Our combating climate change and our leadership will have
worldwide impact but every person will have to contribute to the effort in
order to succeed. To delay or fail will also have worldwide repercussions
with repeats of events such as the Pakistan flooding, at increased
frequency and ferocity. We Americans, as the 2nd largest
generators of GHGs, have a large share of the responsibility to change.
Ordinary people through simple but noble acts can change the
world, even in the face of opposition by powerful forces.
Mahatma Gandhi: "Be the change you want to see in the
world."
Leo Tolstoy: "Everyone thinks of changing the world, but no one
thinks of changing himself."
City Council should seize this opportunity to change the
world by boldly and swiftly enacting Smart Regs with an accelerated results
based timetable. Act nobly, think
globally.
Leonard May for PLAN-Boulder
County
The following statement to the Boulder City Council was made on behalf of PLAN-Boulder County by Pat Shanks on May 18, 2010:
SmartRegs statement to Council
I’m Pat Shanks- 3345 Broadway- speaking for PBC.
Remember the campaign for the carbon tax in 2006? Remember all the conversation about “low hanging fruit?” This of course means tackling the easy chores first, and in the context of climate action it means attic insulation, sealing air leaks with weather stripping, caulking, and other means, adding energy efficient light bulbs, adding flow restricted showerheads, etc. These are easy and relatively inexpensive. SmartRegs is designed to spur harvesting the low-hanging fruit.
PLAN-Boulder has made climate action our number one advocacy priority because this is the most serious challenge facing our planet and our city. Boulder has led the way before in other areas, and our first-in-the-nation climate action plan follows that tradition. Other cities around the globe are looking to us to show the way, and ``SmartRegs is a critically important step.

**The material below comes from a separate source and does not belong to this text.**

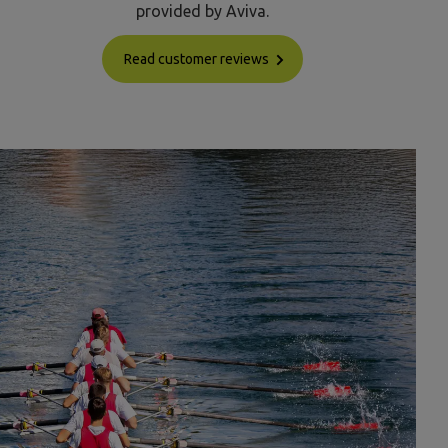
provided by Aviva.
Read customer reviews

City of Boulder in 2002 adopted a climate goal that requires reducing greenhouse gas emissions by 23 percent (to 7 percent below 1990 levels) by 2012. And we need to go far beyond that first step to reverse global warming. Goals defined by the Governor’s Energy Office require reduction of 80% by 2050.

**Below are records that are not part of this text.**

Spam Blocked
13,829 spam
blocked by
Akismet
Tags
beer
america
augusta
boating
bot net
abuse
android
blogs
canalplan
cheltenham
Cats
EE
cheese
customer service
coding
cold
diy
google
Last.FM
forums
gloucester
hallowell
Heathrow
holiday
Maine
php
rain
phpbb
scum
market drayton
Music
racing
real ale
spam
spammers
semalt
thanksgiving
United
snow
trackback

To meet the 2012 Kyoto goal, we need to reduce our carbon emissions in Boulder by about 400 thousand tons. Residential building consumption in Boulder is currently about 225 thousand tons per year, so reductions can have big impact.
SmartRegs are a critical piece of the puzzle. Numerous studies have shown that increasing energy efficiency of our buildings requires a “carrot and stick approach.”
Reasons to support SmartRegs-
- About 50% of our housing stock is in rentals.
- It is a question of social fairness. Some of our least affluent residents are paying unreasonable energy costs because of poorly sealed and insulated apartments.
- In many rental units, small investments can harvest big reductions in carbon emissions.
SmartRegs represent a first step in adding the stick (regulatory clout) to the Climate Action Plan, as part of the broader effort to improve energy efficiency across all building types in the city.
We recognize that landlords will have to bear the initial costs of efficiency upgrades, but there is a lot of help available-
- Landlords may deduct and depreciate improvements as the cost of ownership,
- They can apply for a ClimateSmart loan, which allows a 15 yr payment on the property tax. For example $2000 worth of attic insulation- about R60 in a 1000 ft house- would cost about $20 a month and would result in substantial saving. Note: this program requires participants to sign an energy disclosure waiver, so we will have metric for whether this is working.
- Energy rebates will significantly offset the initial costs.
PLAN-Boulder County supports SmartRegs as recommended in the staff memo and urges you to pass it on first reading.